If a wolf can live in captivity for 15- 18 years, that is genetics so the same or better, in it's natural environment can be achieved.

1Ruger1

by 1Ruger1 on 14 October 2018 - 22:10

Joanro said,
“They are beautiful dog minds trapped inside grotesquely deformed bodies”

I’m not disagreeing with you, but I’m not agreeing either.
The quote makes me thoughtful 🤔 as did your previous one I quoted.

by joanro on 15 October 2018 - 00:10

Thought provoking is what discussion should be.

If you have not had experience with the deformed breeds of dogs you may not be able to relate.

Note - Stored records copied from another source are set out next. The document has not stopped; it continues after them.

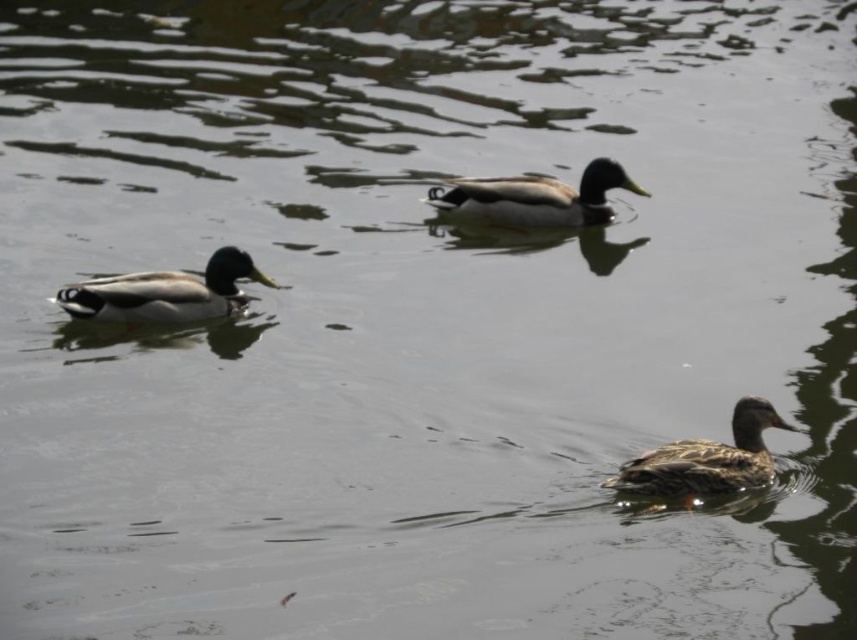 You are standing on the dock and see the point marked at coordinates (706, 460). Which object is this point located on?

The point marked at coordinates (706, 460) is located on the brown speckled duck at lower right.

You are observing the ducks in the serene scene. There are two points marked on the image, point (x=718, y=454) and point (x=594, y=209). Which of these points is closer to you?

Point (x=718, y=454) is closer to the camera than point (x=594, y=209). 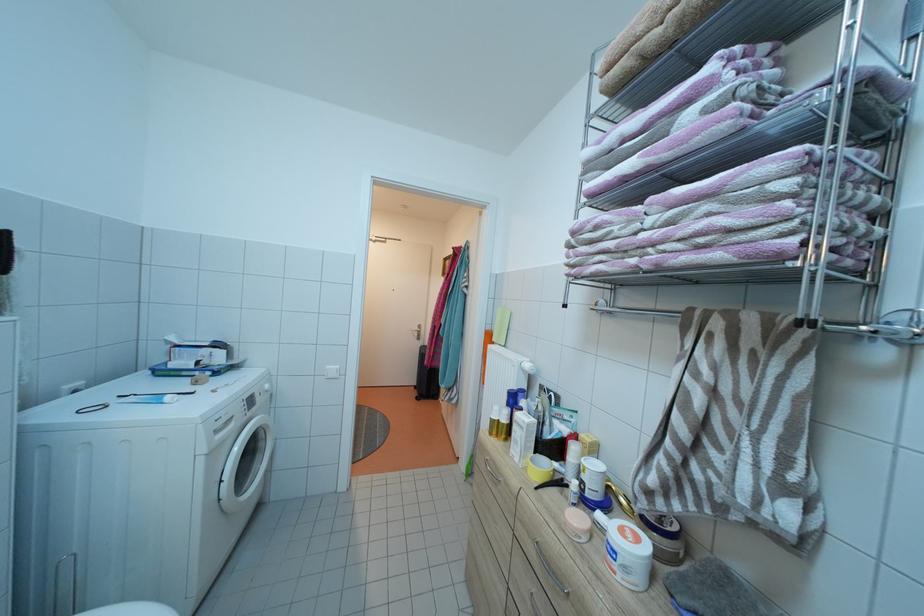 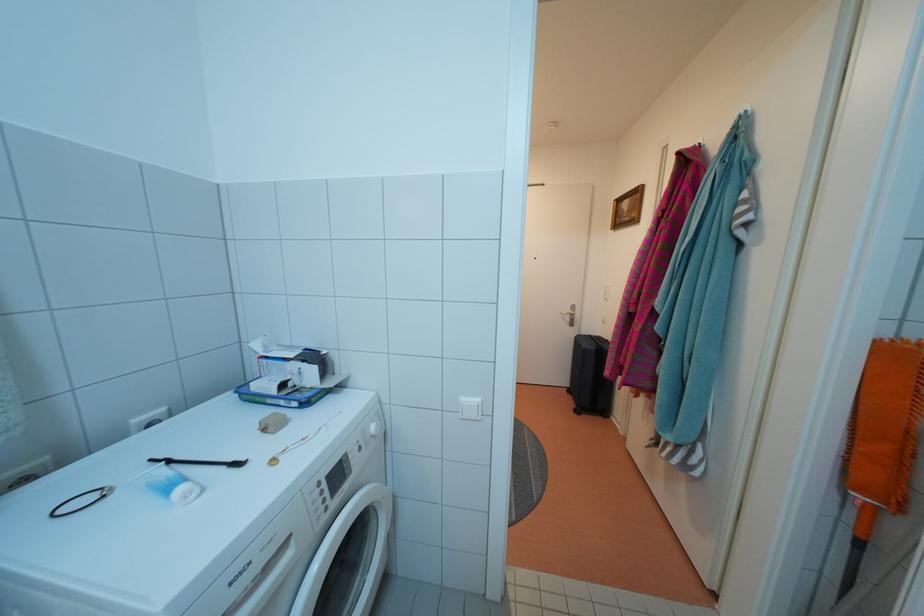 Find the pixel in the second image that matches point (274, 392) in the first image.

(380, 434) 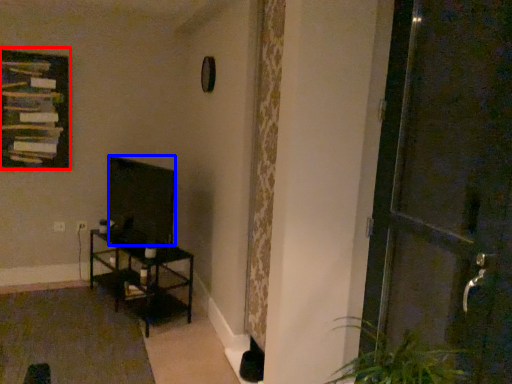 Question: Which of the following is the farthest to the observer, picture frame (highlighted by a red box) or wide (highlighted by a blue box)?

Choices:
 (A) picture frame
 (B) wide

Answer: (A) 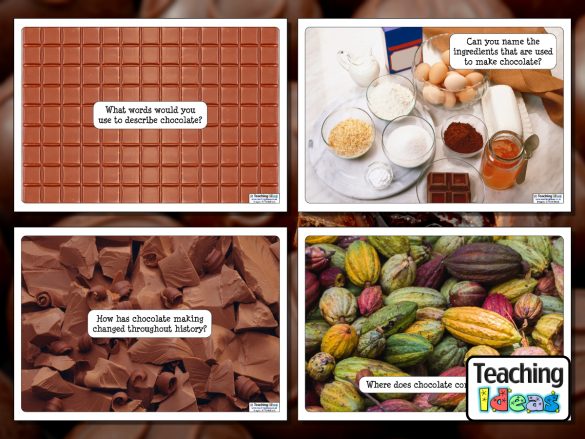 Find the location of a particular element. The width and height of the screenshot is (585, 439). spoon is located at coordinates (x=529, y=144). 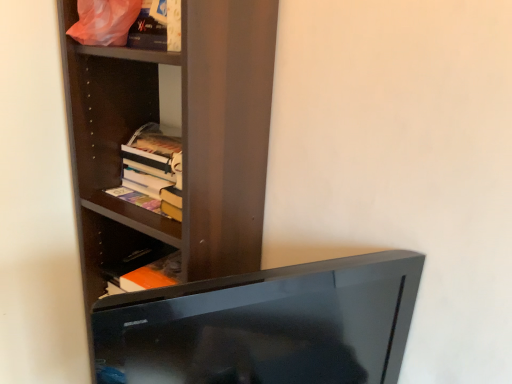 What do you see at coordinates (266, 325) in the screenshot? I see `black glossy tv at lower center` at bounding box center [266, 325].

The width and height of the screenshot is (512, 384). Describe the element at coordinates (195, 137) in the screenshot. I see `dark wood shelf at upper left` at that location.

Identify the location of matte plastic bag at upper left. point(132,54).

From the image's perspective, who appears lower, black glossy tv at lower center or dark wood shelf at upper left?

From the image's view, black glossy tv at lower center is below.

Considering the relative sizes of black glossy tv at lower center and dark wood shelf at upper left in the image provided, is black glossy tv at lower center taller than dark wood shelf at upper left?

→ No.

How different are the orientations of black glossy tv at lower center and dark wood shelf at upper left in degrees?

black glossy tv at lower center and dark wood shelf at upper left are facing 60.4 degrees away from each other.

Which object is thinner, black glossy tv at lower center or dark wood shelf at upper left?

black glossy tv at lower center is thinner.

Is matte plastic bag at upper left facing away from black glossy tv at lower center?

No, matte plastic bag at upper left's orientation is not away from black glossy tv at lower center.

Between point (88, 51) and point (295, 345), which one is positioned in front?

The point (295, 345) is closer.

Consider the image. Which object is further away from the camera taking this photo, matte plastic bag at upper left or black glossy tv at lower center?

matte plastic bag at upper left is behind.

Who is taller, matte plastic bag at upper left or black glossy tv at lower center?

Standing taller between the two is black glossy tv at lower center.

Where is `shelf located on the right of hardcover books at center-left`? The width and height of the screenshot is (512, 384). shelf located on the right of hardcover books at center-left is located at coordinates (195, 137).

From a real-world perspective, is hardcover books at center-left beneath dark wood shelf at upper left?

No, from a real-world perspective, hardcover books at center-left is not under dark wood shelf at upper left.

Consider the image. From their relative heights in the image, would you say hardcover books at center-left is taller or shorter than dark wood shelf at upper left?

Clearly, hardcover books at center-left is shorter compared to dark wood shelf at upper left.

Considering the points (167, 147) and (202, 83), which point is behind, point (167, 147) or point (202, 83)?

Positioned behind is point (167, 147).

Considering the positions of objects dark wood shelf at upper left and hardcover books at center-left in the image provided, who is more to the left, dark wood shelf at upper left or hardcover books at center-left?

From the viewer's perspective, hardcover books at center-left appears more on the left side.

Where is `book on the left of dark wood shelf at upper left`? The image size is (512, 384). book on the left of dark wood shelf at upper left is located at coordinates (152, 171).

Is dark wood shelf at upper left bigger than hardcover books at center-left?

Indeed, dark wood shelf at upper left has a larger size compared to hardcover books at center-left.

Is point (125, 207) closer or farther from the camera than point (140, 147)?

Point (125, 207).

What's the angular difference between hardcover books at center-left and black glossy tv at lower center's facing directions?

There is a 59.8-degree angle between the facing directions of hardcover books at center-left and black glossy tv at lower center.

The height and width of the screenshot is (384, 512). In the image, there is a black glossy tv at lower center. Identify the location of book above it (from the image's perspective). pos(152,171).

Are hardcover books at center-left and black glossy tv at lower center located far from each other?

No, hardcover books at center-left is in close proximity to black glossy tv at lower center.

Is point (134, 148) behind point (329, 319)?

Yes.

Which of these two, matte plastic bag at upper left or dark wood shelf at upper left, stands taller?

Standing taller between the two is dark wood shelf at upper left.

From a real-world perspective, who is located lower, matte plastic bag at upper left or dark wood shelf at upper left?

dark wood shelf at upper left, from a real-world perspective.

Is dark wood shelf at upper left at the back of matte plastic bag at upper left?

Yes, matte plastic bag at upper left's orientation is away from dark wood shelf at upper left.

Is matte plastic bag at upper left wider or thinner than dark wood shelf at upper left?

Clearly, matte plastic bag at upper left has less width compared to dark wood shelf at upper left.

How different are the orientations of dark wood shelf at upper left and black glossy tv at lower center in degrees?

The angular difference between dark wood shelf at upper left and black glossy tv at lower center is 60.4 degrees.

Considering the sizes of objects dark wood shelf at upper left and black glossy tv at lower center in the image provided, who is thinner, dark wood shelf at upper left or black glossy tv at lower center?

With smaller width is black glossy tv at lower center.

Is dark wood shelf at upper left turned away from black glossy tv at lower center?

dark wood shelf at upper left is not turned away from black glossy tv at lower center.

The image size is (512, 384). I want to click on television below the dark wood shelf at upper left (from the image's perspective), so click(266, 325).

Identify the location of cabinet that is on the left side of black glossy tv at lower center. The image size is (512, 384). (132, 54).

From the image, which object appears to be nearer to hardcover books at center-left, dark wood shelf at upper left or black glossy tv at lower center?

dark wood shelf at upper left is closer to hardcover books at center-left.

From the image, which object appears to be farther from matte plastic bag at upper left, hardcover books at center-left or black glossy tv at lower center?

black glossy tv at lower center.

Based on their spatial positions, is hardcover books at center-left or dark wood shelf at upper left closer to black glossy tv at lower center?

Among the two, dark wood shelf at upper left is located nearer to black glossy tv at lower center.

Considering their positions, is black glossy tv at lower center positioned closer to matte plastic bag at upper left than dark wood shelf at upper left?

Based on the image, dark wood shelf at upper left appears to be nearer to matte plastic bag at upper left.

Considering their positions, is dark wood shelf at upper left positioned closer to black glossy tv at lower center than matte plastic bag at upper left?

dark wood shelf at upper left is positioned closer to the anchor black glossy tv at lower center.

When comparing their distances from hardcover books at center-left, does matte plastic bag at upper left or dark wood shelf at upper left seem closer?

Among the two, dark wood shelf at upper left is located nearer to hardcover books at center-left.

From the image, which object appears to be farther from dark wood shelf at upper left, hardcover books at center-left or black glossy tv at lower center?

black glossy tv at lower center is further to dark wood shelf at upper left.

Based on their spatial positions, is matte plastic bag at upper left or dark wood shelf at upper left further from black glossy tv at lower center?

matte plastic bag at upper left lies further to black glossy tv at lower center than the other object.

The height and width of the screenshot is (384, 512). Identify the location of book between matte plastic bag at upper left and dark wood shelf at upper left in the up-down direction. (152, 171).

The height and width of the screenshot is (384, 512). Identify the location of book that lies between matte plastic bag at upper left and black glossy tv at lower center from top to bottom. (152, 171).

Locate an element on the screen. shelf that lies between matte plastic bag at upper left and black glossy tv at lower center from top to bottom is located at coordinates (195, 137).

This screenshot has width=512, height=384. In order to click on shelf that lies between hardcover books at center-left and black glossy tv at lower center from top to bottom in this screenshot , I will do tap(195, 137). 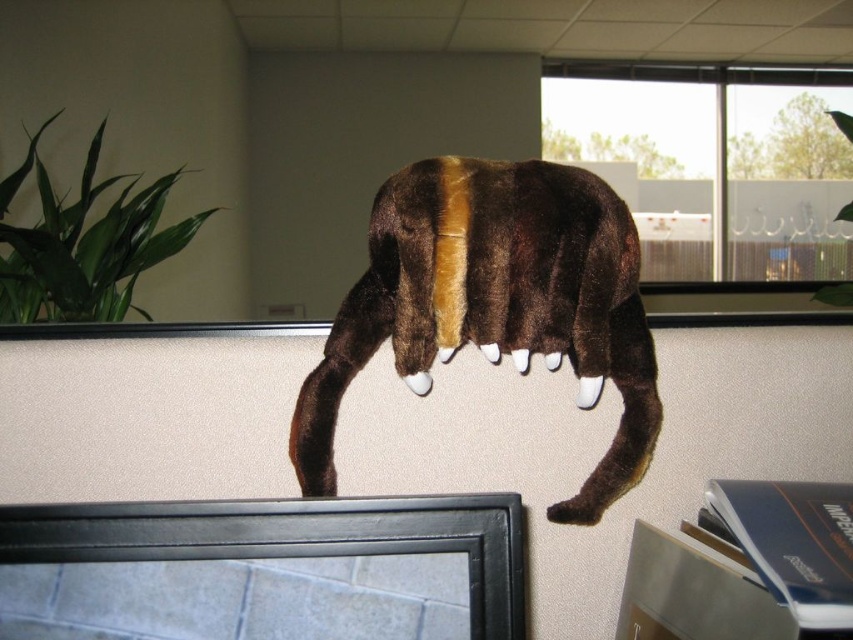 Can you confirm if brown plush toy at center is taller than brown plush tail at center?

Yes, brown plush toy at center is taller than brown plush tail at center.

Is brown plush toy at center positioned at the back of brown plush tail at center?

No, brown plush toy at center is closer to the viewer.

Which is in front, point (546, 291) or point (305, 401)?

Point (546, 291)

What are the coordinates of `brown plush toy at center` in the screenshot? It's located at (495, 304). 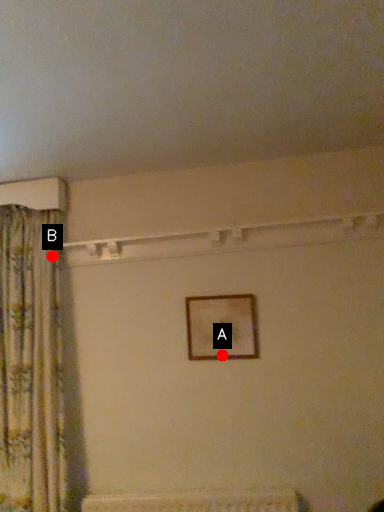 Question: Two points are circled on the image, labeled by A and B beside each circle. Which point is farther from the camera taking this photo?

Choices:
 (A) A is further
 (B) B is further

Answer: (B) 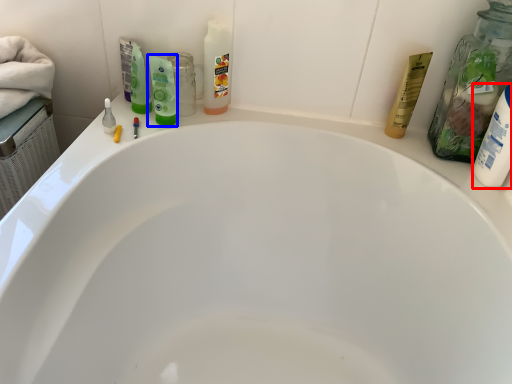 Question: Which point is further to the camera, toiletry (highlighted by a red box) or mouthwash (highlighted by a blue box)?

Choices:
 (A) toiletry
 (B) mouthwash

Answer: (B) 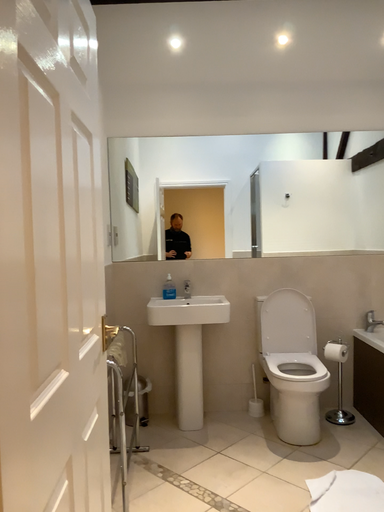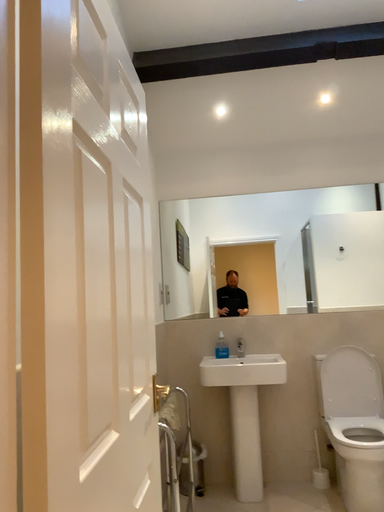 Question: How did the camera likely rotate when shooting the video?

Choices:
 (A) rotated left
 (B) rotated right

Answer: (A) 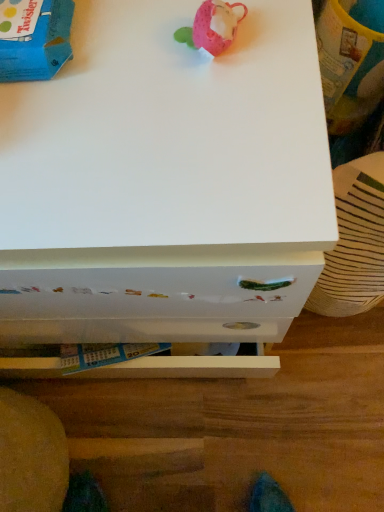 Question: Is white painted wood chest of drawers at center aimed at blue cardboard box at upper left, the 2th toy when ordered from right to left?

Choices:
 (A) no
 (B) yes

Answer: (A)

Question: Is white painted wood chest of drawers at center next to blue cardboard box at upper left, the 2th toy when ordered from right to left?

Choices:
 (A) yes
 (B) no

Answer: (B)

Question: From a real-world perspective, does white painted wood chest of drawers at center sit lower than blue cardboard box at upper left, the 2th toy when ordered from right to left?

Choices:
 (A) no
 (B) yes

Answer: (B)

Question: Does white painted wood chest of drawers at center lie behind blue cardboard box at upper left, the 2th toy when ordered from right to left?

Choices:
 (A) yes
 (B) no

Answer: (B)

Question: Considering the relative sizes of white painted wood chest of drawers at center and blue cardboard box at upper left, which is counted as the first toy, starting from the left, in the image provided, is white painted wood chest of drawers at center smaller than blue cardboard box at upper left, which is counted as the first toy, starting from the left,?

Choices:
 (A) no
 (B) yes

Answer: (A)

Question: Can you confirm if white painted wood chest of drawers at center is positioned to the left of blue cardboard box at upper left, which is counted as the first toy, starting from the left?

Choices:
 (A) yes
 (B) no

Answer: (A)

Question: From the image's perspective, does blue cardboard box at upper left, which is counted as the first toy, starting from the left, appear lower than white glossy drawer at lower center?

Choices:
 (A) no
 (B) yes

Answer: (A)

Question: Considering the relative positions of blue cardboard box at upper left, the 2th toy when ordered from right to left, and white glossy drawer at lower center in the image provided, is blue cardboard box at upper left, the 2th toy when ordered from right to left, behind white glossy drawer at lower center?

Choices:
 (A) yes
 (B) no

Answer: (B)

Question: From the image's perspective, is blue cardboard box at upper left, the 2th toy when ordered from right to left, over white glossy drawer at lower center?

Choices:
 (A) no
 (B) yes

Answer: (B)

Question: Considering the relative sizes of blue cardboard box at upper left, the 2th toy when ordered from right to left, and white glossy drawer at lower center in the image provided, is blue cardboard box at upper left, the 2th toy when ordered from right to left, smaller than white glossy drawer at lower center?

Choices:
 (A) no
 (B) yes

Answer: (B)

Question: Can you confirm if blue cardboard box at upper left, which is counted as the first toy, starting from the left, is bigger than white glossy drawer at lower center?

Choices:
 (A) yes
 (B) no

Answer: (B)

Question: Is blue cardboard box at upper left, which is counted as the first toy, starting from the left, at the right side of white glossy drawer at lower center?

Choices:
 (A) no
 (B) yes

Answer: (A)

Question: Is white glossy drawer at lower center not inside white painted wood chest of drawers at center?

Choices:
 (A) no
 (B) yes

Answer: (B) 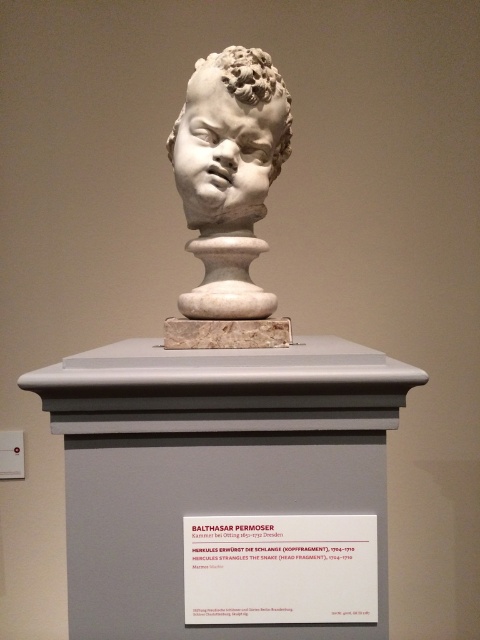 You are an art curator planning to display both the white marble bust at center and the white marble head at center in a new exhibition. Given their sizes, which one should be placed on the pedestal to ensure it is the focal point of the display?

The white marble bust at center is bigger than the white marble head at center, so placing the white marble bust at center on the pedestal will make it the focal point of the display.

You are an art student standing in front of the sculpture. You notice two parts of the sculpture labeled as the white marble bust at center and the white marble head at center. Which part is closer to you?

The white marble bust at center is closer to you because it is in front of the white marble head at center. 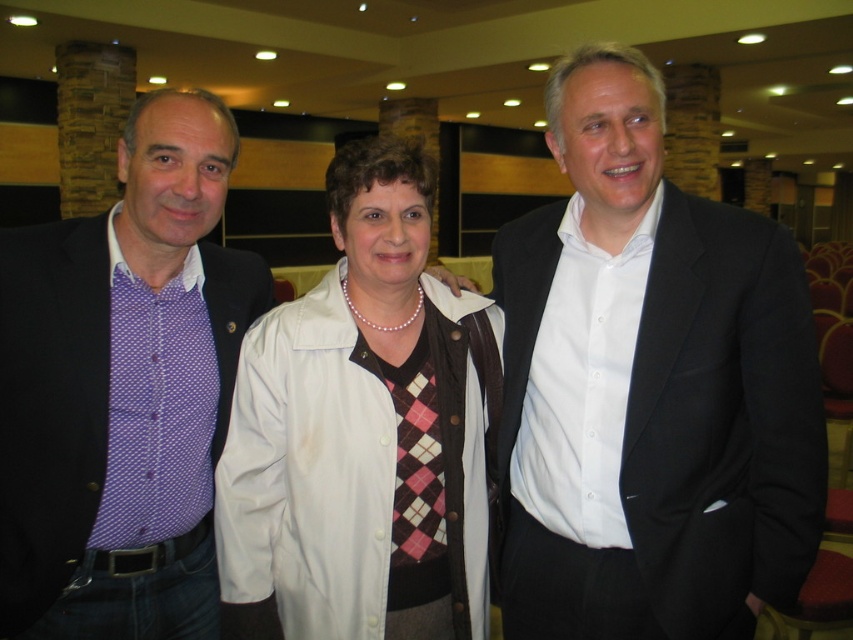 Is black matte suit at center smaller than purple dotted shirt at left?

Actually, black matte suit at center might be larger than purple dotted shirt at left.

In the scene shown: Is black matte suit at center wider than purple dotted shirt at left?

Correct, the width of black matte suit at center exceeds that of purple dotted shirt at left.

Is point (581, 400) farther from camera compared to point (68, 244)?

No, (581, 400) is in front of (68, 244).

At what (x,y) coordinates should I click in order to perform the action: click on black matte suit at center. Please return your answer as a coordinate pair (x, y). This screenshot has height=640, width=853. Looking at the image, I should click on (648, 387).

Based on the photo, between purple dotted shirt at left and white leather jacket at center, which one is positioned lower?

white leather jacket at center is lower down.

Is purple dotted shirt at left closer to camera compared to white leather jacket at center?

That is False.

Image resolution: width=853 pixels, height=640 pixels. In order to click on purple dotted shirt at left in this screenshot , I will do `click(122, 388)`.

Does black matte suit at center have a larger size compared to white leather jacket at center?

Yes, black matte suit at center is bigger than white leather jacket at center.

Is black matte suit at center wider than white leather jacket at center?

Correct, the width of black matte suit at center exceeds that of white leather jacket at center.

Describe the element at coordinates (648, 387) in the screenshot. The height and width of the screenshot is (640, 853). I see `black matte suit at center` at that location.

Find the location of `black matte suit at center`. black matte suit at center is located at coordinates (648, 387). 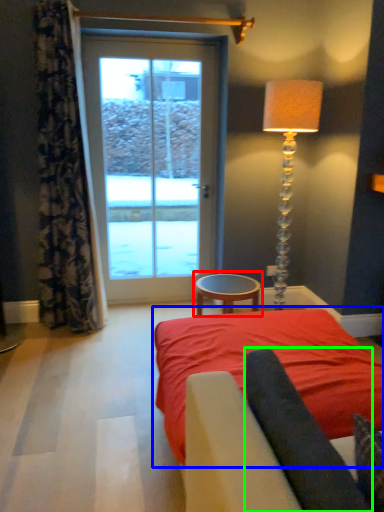 Question: Considering the real-world distances, which object is farthest from table (highlighted by a red box)? bed (highlighted by a blue box) or dark (highlighted by a green box)?

Choices:
 (A) bed
 (B) dark

Answer: (B) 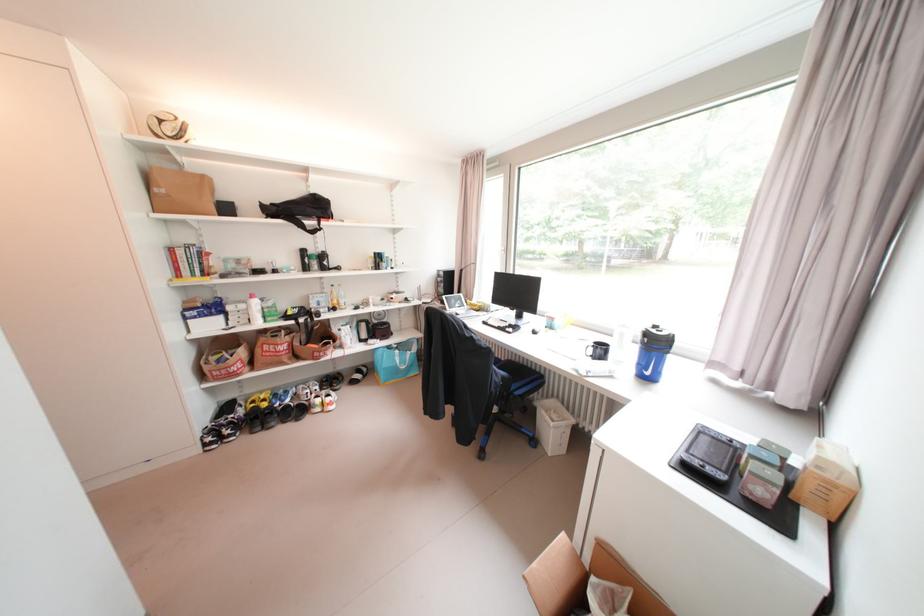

It's heartbreaking watching the bracycephalic dogs that also have deformed limbs try to do what their dog minds want to do...but they can't. They can't get enough air and their legs and backs don't work as they are supposed to. It's very sad. Especially sad that they have been deliberately bred to be deformed.

Rik

by Rik on 15 October 2018 - 00:10

valk said "Rik, Jesse, Ruger i'm not really concerned about handsomeness of dog but more about practical efficiency. he wasn't disaster but yet, my weakest GSD."

after a little thought, I edited my comments. there is just no way in 130 years of GSD that this pictured GSD ended up in the hands of such a novice.

and in my years here, there is only one who could pull this off. and he has made me laugh many times.

congrats to you and your helper "valk".